写真を撮るときに大切にしている、“光”と“影”
大事にしていることは、光と影。あとは、見てくれた人が想像しやすい写真を撮る、ということを一番大切にしています。その写真を見た時に、ここに行ってみたらどんな気分になるだろう?とか人が想像しやすい写真を撮るように意識しています。
いい写真を撮るよりも大切なこと
いい写真というのは本当に人それぞれだと思うので、いい写真を撮ろうとするのではなく、自分の世界観や頭の中にあるものを表現していくことを意識して撮影しています。
自分の好きな世界観の写真ってあると思うので、自分がどんなものを撮っていきたいかということや「好き」をブラッシュアップしていくことは大切なことなのかもしれないですね。
そうですね。自分がどんなものが好きで、どんなものに惹かれるのか?というところはいろんなものを見ていくと結構ハッキリ見えてくるので、注目してみるといいかと思います。例えば色に注目してみたりとか、美術館とかに行って作り手の気持ちになって考えるとすごくいい練習になりますし、自分の作品に活きてくると思いますね。
自分の作品を知ってもらうためにできること
自分の作品を伝えるためにしていることはありますか?
フォトグラファーでもデザインでも何でも同じことが言えると思いますが、自分の作品を人に見てもらう機会や場所を増やすのは本当に大切だと思います。これで仕事をしていますというアピールをするためにも、ポートフォリオを作るのはおすすめです。
ポートフォリオに載せる写真には世界観を重視
ポートフォリオに載せる写真やSNSに公開する写真を選ぶ基準はありますか?
自分の世界観がちゃんと伝わるようなものを選ぶようにしていますね。仕事で撮影したものをすべてポートフォリオに載せている訳ではなくて、自分の世界観や雰囲気と合うようなものだけを選んで載せています。載せる基準は報酬が発生しているかどうかではなく、自分自身で作りたいものを作って作品として載せていく、のがいいと思います。

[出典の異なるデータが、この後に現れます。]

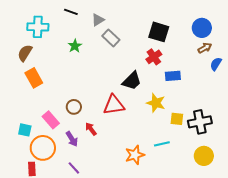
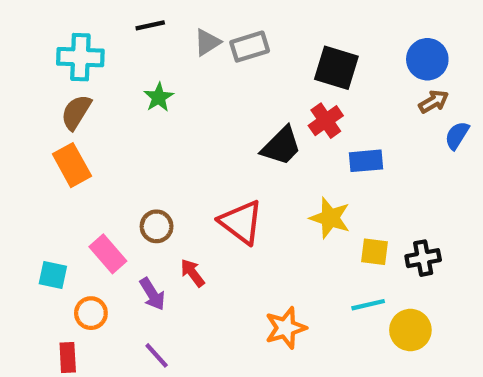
black line: (71, 12) -> (150, 25), turned -32
gray rectangle: (111, 38) -> (250, 47), moved, turned -60
brown semicircle: (25, 53) -> (76, 112), moved
black trapezoid: (132, 81) -> (281, 146), moved
red triangle: (114, 105) -> (241, 222), turned 45
black cross: (200, 122) -> (423, 258), size x0.7
cyan line: (162, 144) -> (368, 305), moved
orange circle: (43, 148) -> (91, 313), size x0.6
yellow circle: (204, 156) -> (410, 330), moved

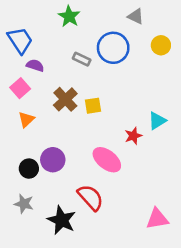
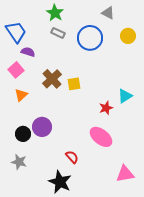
gray rectangle: (82, 59) -> (58, 33), moved
pink ellipse: (107, 160) -> (101, 137), moved
red semicircle: (90, 197) -> (72, 157), size x0.6
black star: (62, 220) -> (60, 182), moved

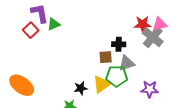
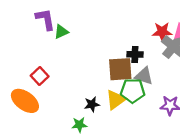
red square: (31, 30) -> (40, 76), moved
brown square: (106, 57) -> (120, 69), size x1.6
gray triangle: (127, 63) -> (144, 76), turned 36

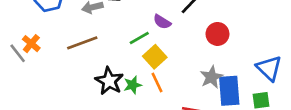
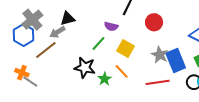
brown line: (82, 43) -> (46, 50), moved
gray line: (18, 53) -> (30, 82), moved
yellow square: (155, 57) -> (125, 49), moved
black star: (109, 81) -> (85, 68), moved

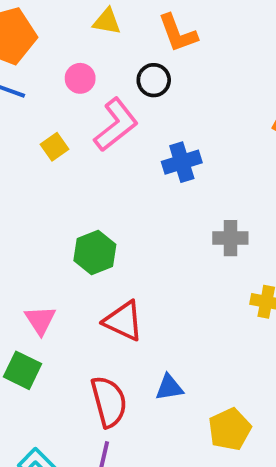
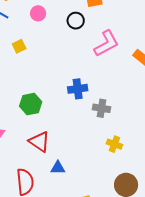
pink L-shape: (116, 125) -> (106, 43), moved
blue cross: (182, 162) -> (78, 89), moved
blue triangle: (169, 387) -> (58, 168), moved

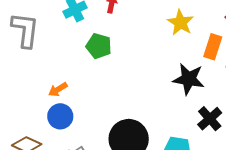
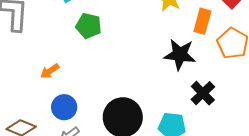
blue circle: (60, 116) -> (64, 107), moved

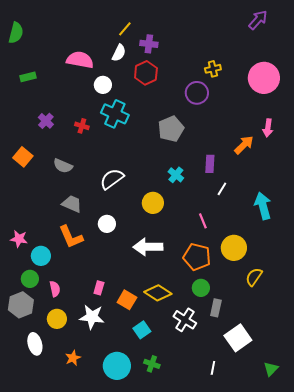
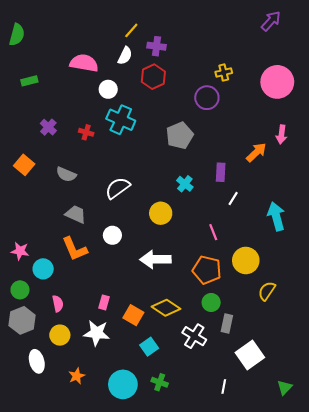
green circle: (30, 279) -> (20, 290), moved

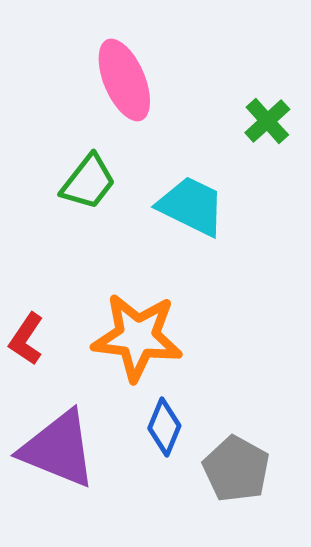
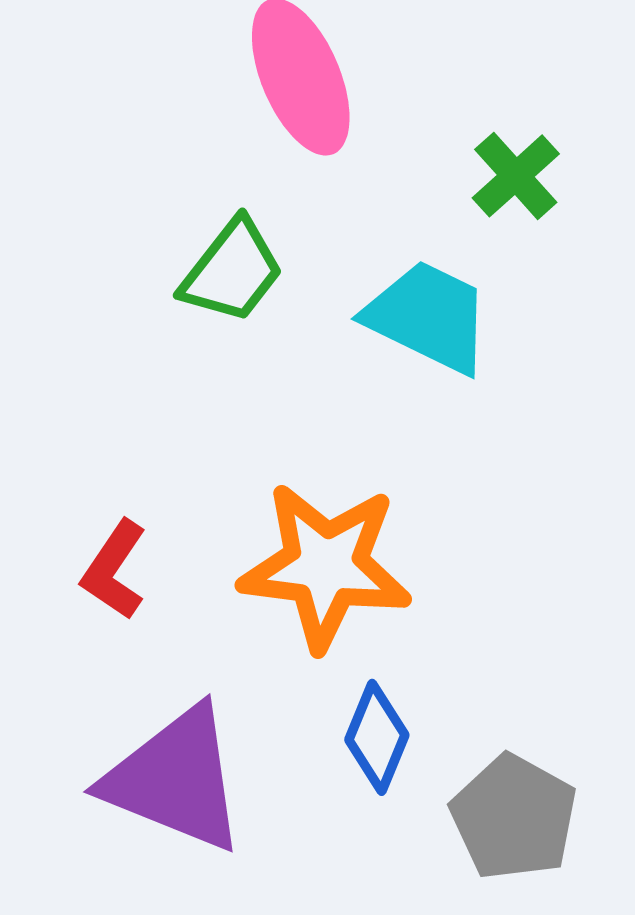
green cross: (267, 121) -> (516, 176), moved

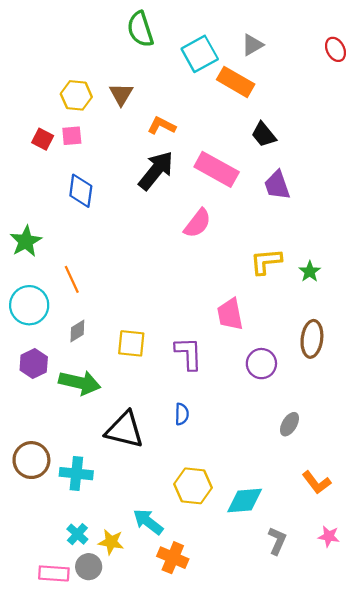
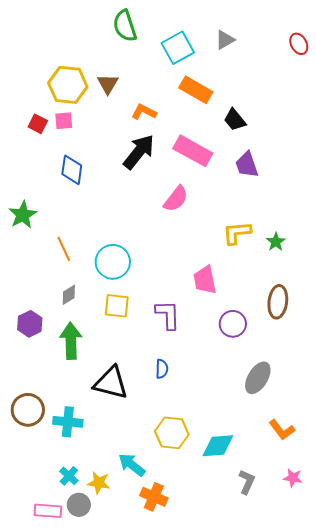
orange rectangle: (236, 82) -> (196, 90), moved
yellow hexagon: (76, 95) -> (68, 85), size x1.4
cyan circle: (29, 305) -> (113, 262), moved
green arrow: (80, 383) -> (71, 341), turned -105
gray ellipse: (289, 424) -> (258, 378), size x1.5

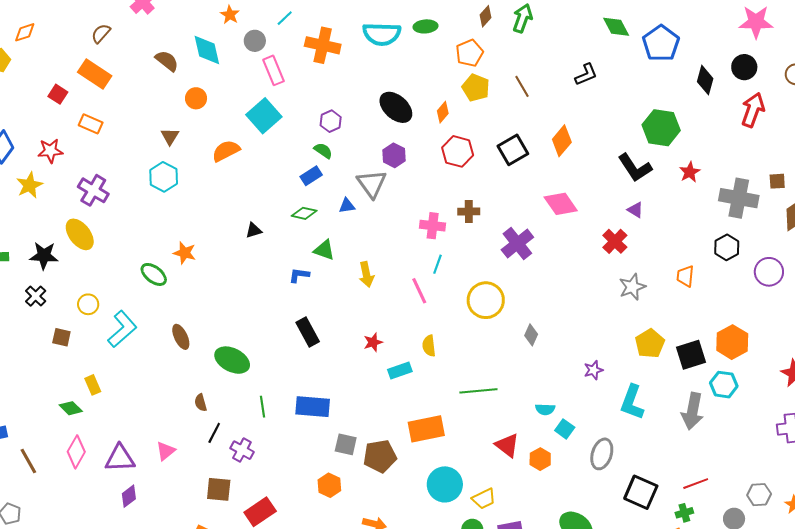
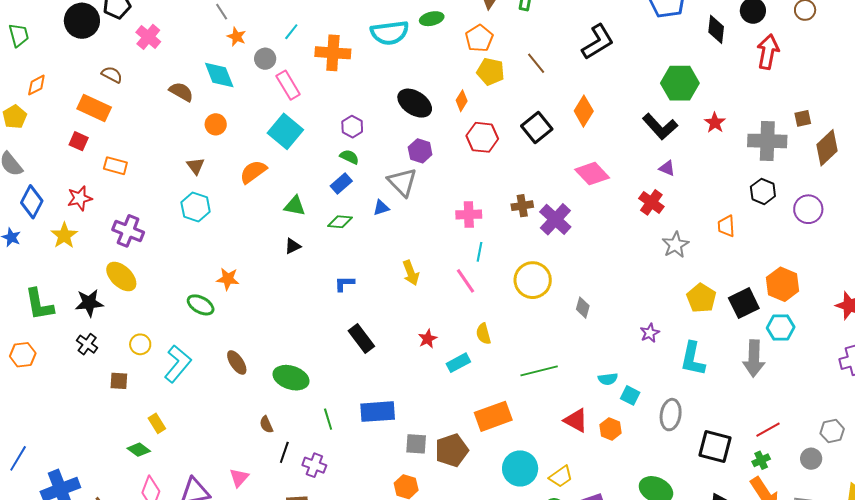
brown semicircle: (101, 33) -> (112, 75), turned 85
orange rectangle: (95, 74) -> (94, 108), moved
black L-shape: (586, 74) -> (598, 42), size x1.5
brown cross: (469, 212) -> (522, 206), moved
green triangle: (324, 250) -> (295, 206), moved

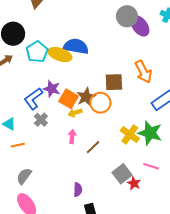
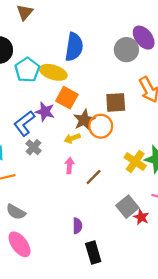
gray circle: (127, 16) -> (126, 50), moved
blue semicircle: (76, 46) -> (74, 47), moved, turned 90
orange square: (69, 99) -> (67, 98), moved
gray semicircle: (24, 176) -> (16, 212), turned -96

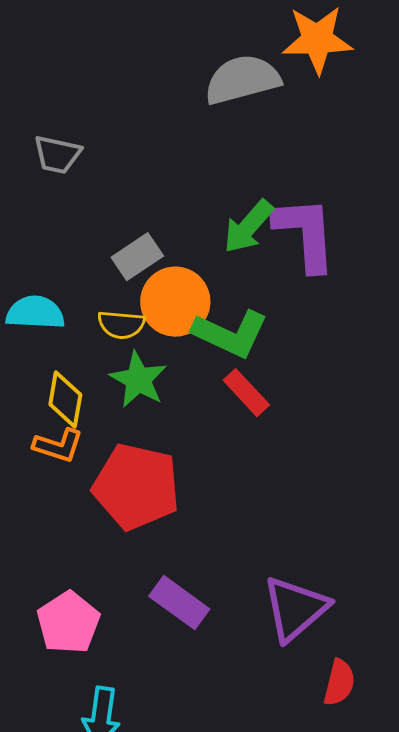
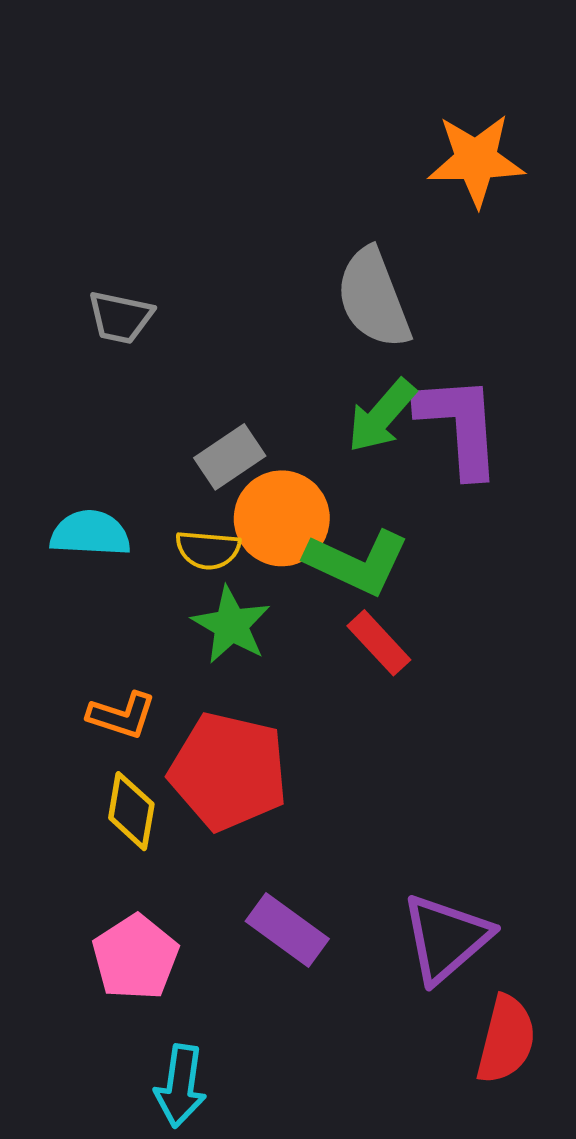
gray semicircle: (242, 80) -> (373, 298), moved, turned -96
yellow diamond: (65, 400) -> (131, 811), moved
red semicircle: (339, 683) -> (506, 1039), size x1.4

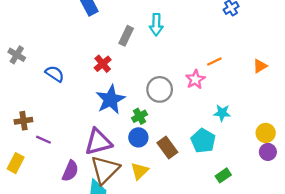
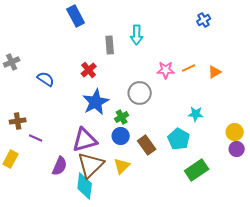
gray rectangle: (126, 36) -> (110, 45), turned -30
gray cross: (17, 55) -> (12, 62), turned 35
orange triangle: (260, 66) -> (215, 72), moved
pink star: (195, 79) -> (166, 70), moved, turned 30
green rectangle: (223, 175) -> (197, 170), size x1.6

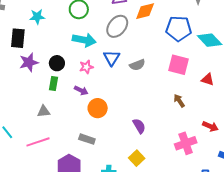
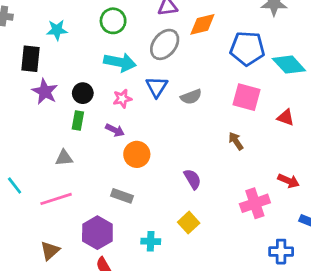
purple star: (29, 62) -> (45, 92), turned -30
brown arrow: (179, 101) -> (236, 141), moved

仕事を依頼する側にもこの人はどういう人なんだろう?どういう作品や世界観を持っている人なんだろう?と判断基準を与えることにもつながりますよね。
今からフリーランスを目指すのは、レッドオーシャン?
2人のような優秀なフリーランスの方はたくさんいると思うのですが、今からフリーランスを目指すのはむずかしいでしょうか?
全然そんなことないですよ!むしろ、今からじゃないですか?
私もそう思います!むしろ、時代の風潮的にも働き方が多様化しているので、フリーランスとして活動しやすくなってきたと思いますね。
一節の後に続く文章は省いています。